Reading Skills: envisionment, inference, interpretation, determining importance

Writing Skills: using descriptive language, inserting quotations, using dashes, using ellipses

My Thoughts: To commemorate its 40th anniversary I plan to read at least one book about the moon landing this year.  What I love about this particular book is its emphasis on teamwork.  As the title suggests, Apollo 11 was successful because of the dilligence of several hundred-thousand people working together in teams trying to accomplish one goal.  It’s a dense book so I can see reading only a few sections at a time.  This could be used as a rich mentor text for writing nonfiction.  Thimmesh writes with excitement and enthusiasm making the text very engaging.

July 28, 2009 at 9:02 am Leave a comment

30. A Young People’s History of the United States by Howard Zinn

a young people's history of the united statesRetell: Like the title suggests, this is a young people’s version of his famous book, A People’s History of the United States. Together with Rebecca Stefoff, Zinn manages to tell a version of history that attempts to include the perspectives of groups that are usually left out (women, people of color, Native people, children, etc.)

Topics: United States, history, exploration, racism, slavery, colonialism, rights, justice, revolution, war, emancipation, industrialization, immigration, empire, protests, terrorism, resistance, freedom of speech

Units of Study: Content Area, Nonfiction, Social Issues, Personal Essay, Historical Fiction

Tribes: mutual respect, personal best

Reading Skills: questioning, synthesis, prediction, determining importance, inference, interpretation

Writing Skills: using evidence to support a thesis or main idea, inserting anecdotes and quotations

My Thoughts: I was so thrilled to find this book on the shelves.  I read A People’s History of the United States several years ago and often reread sections before embarking on Social Studies units.  Though I thought this book was going to present a child’s perspective of historical events, Zinn does manage to tuck in a few stories of young people working to make a difference.  For example, he includes the story about how children started the first milll strike in Paterson, New Jersey.  I intend to read aloud exerpts from this book to support and/or challenge what they may be reading in their own nonfiction texts.  This book is also available in two volumes.  Volume I covers Columbus to the Spanish-American War.  Volume II covers World War I to the wars in Iraq and Afghanistan.

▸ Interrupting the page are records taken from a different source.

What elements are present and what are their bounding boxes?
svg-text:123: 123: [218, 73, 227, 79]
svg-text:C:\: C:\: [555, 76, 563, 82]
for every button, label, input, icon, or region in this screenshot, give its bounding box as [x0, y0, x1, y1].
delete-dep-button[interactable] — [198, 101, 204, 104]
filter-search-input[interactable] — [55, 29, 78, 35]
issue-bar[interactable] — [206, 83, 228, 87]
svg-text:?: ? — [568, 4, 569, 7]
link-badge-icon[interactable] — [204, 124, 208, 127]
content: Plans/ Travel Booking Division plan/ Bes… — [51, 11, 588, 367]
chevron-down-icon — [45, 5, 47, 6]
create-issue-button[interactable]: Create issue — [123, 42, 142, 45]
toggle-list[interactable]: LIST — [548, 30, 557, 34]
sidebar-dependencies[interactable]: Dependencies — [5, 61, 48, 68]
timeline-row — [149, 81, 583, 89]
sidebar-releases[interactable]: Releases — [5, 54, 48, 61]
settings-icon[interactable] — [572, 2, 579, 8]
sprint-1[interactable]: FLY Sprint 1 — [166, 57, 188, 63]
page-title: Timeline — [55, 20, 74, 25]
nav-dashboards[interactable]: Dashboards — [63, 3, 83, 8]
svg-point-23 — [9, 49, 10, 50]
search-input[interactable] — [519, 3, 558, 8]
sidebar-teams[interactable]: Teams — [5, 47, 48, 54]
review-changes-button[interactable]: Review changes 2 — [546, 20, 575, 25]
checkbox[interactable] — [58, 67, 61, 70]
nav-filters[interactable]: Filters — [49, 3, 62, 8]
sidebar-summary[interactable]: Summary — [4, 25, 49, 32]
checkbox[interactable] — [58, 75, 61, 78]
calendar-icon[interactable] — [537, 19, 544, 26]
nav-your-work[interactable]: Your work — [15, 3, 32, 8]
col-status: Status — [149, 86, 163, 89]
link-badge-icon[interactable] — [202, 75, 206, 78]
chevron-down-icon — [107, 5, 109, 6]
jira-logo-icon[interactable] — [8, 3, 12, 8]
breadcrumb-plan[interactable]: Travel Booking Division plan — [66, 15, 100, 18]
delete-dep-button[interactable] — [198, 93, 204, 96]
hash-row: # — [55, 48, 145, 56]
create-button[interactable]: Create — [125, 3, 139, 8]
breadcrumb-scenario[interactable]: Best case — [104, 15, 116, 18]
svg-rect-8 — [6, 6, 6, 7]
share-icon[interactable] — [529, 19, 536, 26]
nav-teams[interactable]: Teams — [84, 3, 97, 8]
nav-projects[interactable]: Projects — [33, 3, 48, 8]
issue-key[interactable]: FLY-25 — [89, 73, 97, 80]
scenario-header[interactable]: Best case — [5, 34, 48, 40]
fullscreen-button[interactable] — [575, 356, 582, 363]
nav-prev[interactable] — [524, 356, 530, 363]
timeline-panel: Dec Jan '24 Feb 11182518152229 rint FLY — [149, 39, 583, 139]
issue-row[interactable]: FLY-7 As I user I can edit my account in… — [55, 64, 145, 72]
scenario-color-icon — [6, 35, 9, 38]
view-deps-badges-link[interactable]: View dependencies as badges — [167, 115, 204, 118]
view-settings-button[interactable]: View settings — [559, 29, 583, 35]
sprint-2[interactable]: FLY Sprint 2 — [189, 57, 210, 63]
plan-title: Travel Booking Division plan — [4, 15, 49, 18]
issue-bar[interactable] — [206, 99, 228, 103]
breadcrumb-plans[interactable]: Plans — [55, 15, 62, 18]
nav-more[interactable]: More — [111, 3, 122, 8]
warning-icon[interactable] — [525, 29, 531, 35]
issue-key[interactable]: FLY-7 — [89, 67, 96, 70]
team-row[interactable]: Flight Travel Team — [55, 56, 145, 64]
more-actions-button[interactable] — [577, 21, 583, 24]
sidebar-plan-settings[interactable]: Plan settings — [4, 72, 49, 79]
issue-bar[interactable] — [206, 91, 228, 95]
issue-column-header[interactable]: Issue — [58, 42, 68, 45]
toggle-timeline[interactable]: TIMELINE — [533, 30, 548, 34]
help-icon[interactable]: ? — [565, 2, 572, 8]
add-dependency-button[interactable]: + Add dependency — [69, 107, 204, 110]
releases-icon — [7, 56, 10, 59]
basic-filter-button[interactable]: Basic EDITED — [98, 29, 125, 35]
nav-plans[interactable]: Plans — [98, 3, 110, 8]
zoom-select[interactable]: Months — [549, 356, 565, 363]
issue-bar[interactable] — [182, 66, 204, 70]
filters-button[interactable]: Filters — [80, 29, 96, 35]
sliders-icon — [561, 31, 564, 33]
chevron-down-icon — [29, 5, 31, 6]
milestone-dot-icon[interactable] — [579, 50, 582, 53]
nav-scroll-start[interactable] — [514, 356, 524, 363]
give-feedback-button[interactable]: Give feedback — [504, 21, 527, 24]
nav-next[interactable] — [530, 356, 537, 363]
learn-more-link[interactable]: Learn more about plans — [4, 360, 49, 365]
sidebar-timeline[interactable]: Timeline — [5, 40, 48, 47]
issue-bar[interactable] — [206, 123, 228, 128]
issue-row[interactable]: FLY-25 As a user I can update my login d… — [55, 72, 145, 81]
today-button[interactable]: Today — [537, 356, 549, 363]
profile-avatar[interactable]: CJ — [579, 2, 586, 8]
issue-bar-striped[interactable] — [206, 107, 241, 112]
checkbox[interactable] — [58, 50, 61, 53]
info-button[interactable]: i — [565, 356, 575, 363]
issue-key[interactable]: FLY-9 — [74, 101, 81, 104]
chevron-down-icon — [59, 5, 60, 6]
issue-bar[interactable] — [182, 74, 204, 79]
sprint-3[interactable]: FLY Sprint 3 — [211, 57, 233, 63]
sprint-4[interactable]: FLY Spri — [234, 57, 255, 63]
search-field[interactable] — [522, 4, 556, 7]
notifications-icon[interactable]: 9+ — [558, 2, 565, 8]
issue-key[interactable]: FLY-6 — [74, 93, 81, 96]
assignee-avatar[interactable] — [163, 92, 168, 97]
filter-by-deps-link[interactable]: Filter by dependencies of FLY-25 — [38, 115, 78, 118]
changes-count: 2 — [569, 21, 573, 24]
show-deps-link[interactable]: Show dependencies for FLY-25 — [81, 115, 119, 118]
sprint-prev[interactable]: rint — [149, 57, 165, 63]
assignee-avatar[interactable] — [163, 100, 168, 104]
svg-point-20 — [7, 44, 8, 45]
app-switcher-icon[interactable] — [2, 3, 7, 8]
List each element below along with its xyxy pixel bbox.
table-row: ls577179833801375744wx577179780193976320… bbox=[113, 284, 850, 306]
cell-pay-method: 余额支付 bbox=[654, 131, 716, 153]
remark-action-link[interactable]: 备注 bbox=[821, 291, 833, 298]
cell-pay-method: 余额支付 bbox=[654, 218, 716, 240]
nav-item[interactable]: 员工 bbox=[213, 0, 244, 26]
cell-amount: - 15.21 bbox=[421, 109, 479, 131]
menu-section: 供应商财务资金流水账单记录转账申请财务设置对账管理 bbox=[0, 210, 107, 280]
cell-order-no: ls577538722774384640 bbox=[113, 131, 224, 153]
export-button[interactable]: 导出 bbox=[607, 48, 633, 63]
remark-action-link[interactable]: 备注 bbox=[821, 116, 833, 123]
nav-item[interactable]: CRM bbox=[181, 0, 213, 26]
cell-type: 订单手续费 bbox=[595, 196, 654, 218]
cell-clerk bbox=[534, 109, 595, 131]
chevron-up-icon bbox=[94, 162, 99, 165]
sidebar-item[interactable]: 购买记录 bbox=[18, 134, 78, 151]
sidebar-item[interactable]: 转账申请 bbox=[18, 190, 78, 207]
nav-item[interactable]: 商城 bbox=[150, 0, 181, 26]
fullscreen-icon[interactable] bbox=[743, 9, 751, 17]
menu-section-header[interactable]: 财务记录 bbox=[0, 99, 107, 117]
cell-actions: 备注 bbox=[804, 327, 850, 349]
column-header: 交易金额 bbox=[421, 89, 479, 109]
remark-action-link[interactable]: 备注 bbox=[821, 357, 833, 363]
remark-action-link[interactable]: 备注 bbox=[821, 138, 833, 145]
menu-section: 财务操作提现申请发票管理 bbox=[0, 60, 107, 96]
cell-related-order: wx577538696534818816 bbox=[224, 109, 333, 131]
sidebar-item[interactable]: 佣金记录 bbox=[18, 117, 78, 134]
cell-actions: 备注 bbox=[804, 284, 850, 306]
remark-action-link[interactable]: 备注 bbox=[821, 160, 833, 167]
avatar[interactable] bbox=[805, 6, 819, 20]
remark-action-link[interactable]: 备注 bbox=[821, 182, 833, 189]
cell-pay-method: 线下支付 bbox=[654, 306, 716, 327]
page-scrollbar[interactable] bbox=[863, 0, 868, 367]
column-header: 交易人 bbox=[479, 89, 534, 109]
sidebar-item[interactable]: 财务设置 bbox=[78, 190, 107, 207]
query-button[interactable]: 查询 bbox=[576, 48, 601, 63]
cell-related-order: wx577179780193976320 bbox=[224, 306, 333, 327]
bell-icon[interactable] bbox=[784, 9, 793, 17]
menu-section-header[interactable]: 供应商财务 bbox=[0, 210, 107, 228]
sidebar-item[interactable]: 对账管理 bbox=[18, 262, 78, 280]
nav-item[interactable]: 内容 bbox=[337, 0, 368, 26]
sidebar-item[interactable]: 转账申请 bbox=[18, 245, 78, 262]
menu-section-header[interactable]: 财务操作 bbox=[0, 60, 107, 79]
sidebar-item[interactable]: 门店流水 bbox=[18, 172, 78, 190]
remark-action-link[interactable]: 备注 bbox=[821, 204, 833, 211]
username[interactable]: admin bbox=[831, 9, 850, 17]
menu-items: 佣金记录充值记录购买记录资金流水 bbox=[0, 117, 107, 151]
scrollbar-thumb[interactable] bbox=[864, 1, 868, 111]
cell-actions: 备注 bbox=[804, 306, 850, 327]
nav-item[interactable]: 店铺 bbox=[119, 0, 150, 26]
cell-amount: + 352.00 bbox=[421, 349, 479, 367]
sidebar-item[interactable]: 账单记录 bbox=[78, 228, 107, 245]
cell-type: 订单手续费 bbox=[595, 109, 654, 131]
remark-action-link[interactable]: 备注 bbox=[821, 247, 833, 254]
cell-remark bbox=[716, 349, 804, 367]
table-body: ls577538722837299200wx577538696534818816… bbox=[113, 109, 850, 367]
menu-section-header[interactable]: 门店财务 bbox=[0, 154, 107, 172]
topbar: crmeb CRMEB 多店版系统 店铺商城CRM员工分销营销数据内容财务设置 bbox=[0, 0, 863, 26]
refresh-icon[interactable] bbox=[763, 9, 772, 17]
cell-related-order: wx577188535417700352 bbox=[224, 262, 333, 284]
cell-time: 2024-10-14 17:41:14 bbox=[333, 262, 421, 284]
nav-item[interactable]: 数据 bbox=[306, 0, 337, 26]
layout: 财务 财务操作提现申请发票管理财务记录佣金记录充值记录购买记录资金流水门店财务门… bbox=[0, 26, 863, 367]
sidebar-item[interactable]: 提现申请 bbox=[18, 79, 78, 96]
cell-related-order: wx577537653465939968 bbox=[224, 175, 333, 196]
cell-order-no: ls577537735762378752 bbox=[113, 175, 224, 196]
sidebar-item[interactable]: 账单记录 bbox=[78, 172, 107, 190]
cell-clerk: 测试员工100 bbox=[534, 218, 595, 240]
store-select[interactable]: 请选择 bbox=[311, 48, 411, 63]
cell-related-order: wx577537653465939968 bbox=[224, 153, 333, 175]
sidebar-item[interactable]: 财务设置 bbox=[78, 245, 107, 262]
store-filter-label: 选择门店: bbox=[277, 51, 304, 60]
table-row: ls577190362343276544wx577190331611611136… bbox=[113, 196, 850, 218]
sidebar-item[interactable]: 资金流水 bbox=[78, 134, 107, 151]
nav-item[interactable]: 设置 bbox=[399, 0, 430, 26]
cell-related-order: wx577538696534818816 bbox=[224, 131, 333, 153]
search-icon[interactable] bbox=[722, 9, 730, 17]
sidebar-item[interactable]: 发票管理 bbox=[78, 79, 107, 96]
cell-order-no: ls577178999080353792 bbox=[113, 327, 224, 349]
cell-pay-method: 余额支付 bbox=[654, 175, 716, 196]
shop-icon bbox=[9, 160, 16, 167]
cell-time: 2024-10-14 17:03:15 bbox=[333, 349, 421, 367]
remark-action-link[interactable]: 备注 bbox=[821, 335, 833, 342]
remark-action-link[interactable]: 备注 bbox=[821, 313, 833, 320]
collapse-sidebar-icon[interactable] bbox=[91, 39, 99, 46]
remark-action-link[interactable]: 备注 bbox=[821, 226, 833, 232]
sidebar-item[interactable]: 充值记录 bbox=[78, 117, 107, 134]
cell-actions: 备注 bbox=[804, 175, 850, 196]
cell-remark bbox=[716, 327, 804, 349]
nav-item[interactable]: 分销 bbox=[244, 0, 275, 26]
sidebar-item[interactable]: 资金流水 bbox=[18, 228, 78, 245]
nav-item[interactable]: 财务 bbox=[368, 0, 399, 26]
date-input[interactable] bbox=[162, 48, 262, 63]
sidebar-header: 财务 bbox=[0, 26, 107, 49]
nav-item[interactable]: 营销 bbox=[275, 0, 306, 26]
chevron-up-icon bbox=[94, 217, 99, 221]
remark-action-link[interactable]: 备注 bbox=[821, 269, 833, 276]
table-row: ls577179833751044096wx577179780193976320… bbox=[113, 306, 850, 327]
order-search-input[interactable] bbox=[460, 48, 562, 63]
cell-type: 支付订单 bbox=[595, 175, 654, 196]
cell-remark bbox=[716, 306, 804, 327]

July 26, 2009 at 9:07 am 1 comment

24. Owen and Mzee: The Language of Friendship by Isabella Hatkoff, Craig Hatkoff, and Dr. Paula Kahumbu

owen and mzeeRetell: This sequel continues the story of Owen and Mzee, the beloved baby hippo and the anti-social tortoise, who were brought together during the aftermath of the tsunami of 2004.

Topics: tsunami, hippos, tortoises, wildlife, preservation, Kenya, friendship, biology, animal habitats, narrative nonfiction, biography

Units of Study: Nonfiction, Personal Essay, Content-Area Reading and Writing

Tribes: mutual respect

Reading Skills: monitoring for sense, determining importance, inference

Writing Skills: using transitional phrases, using quotation marks that note unusual usage

My Thoughts: Be ready for a chorus of “ahhh”s if you choose to read this book aloud to your students.  Every photograph is absolutely adorable.  A lot can be learned from this pair.  I plan to use this book during my Content Area Reading and Writing units.  Owen and Mzee includes both narrative and expository text making it a good teaching text during the Nonfiction unit as well.  One could even use this during a biography unit since it’s telling a life story.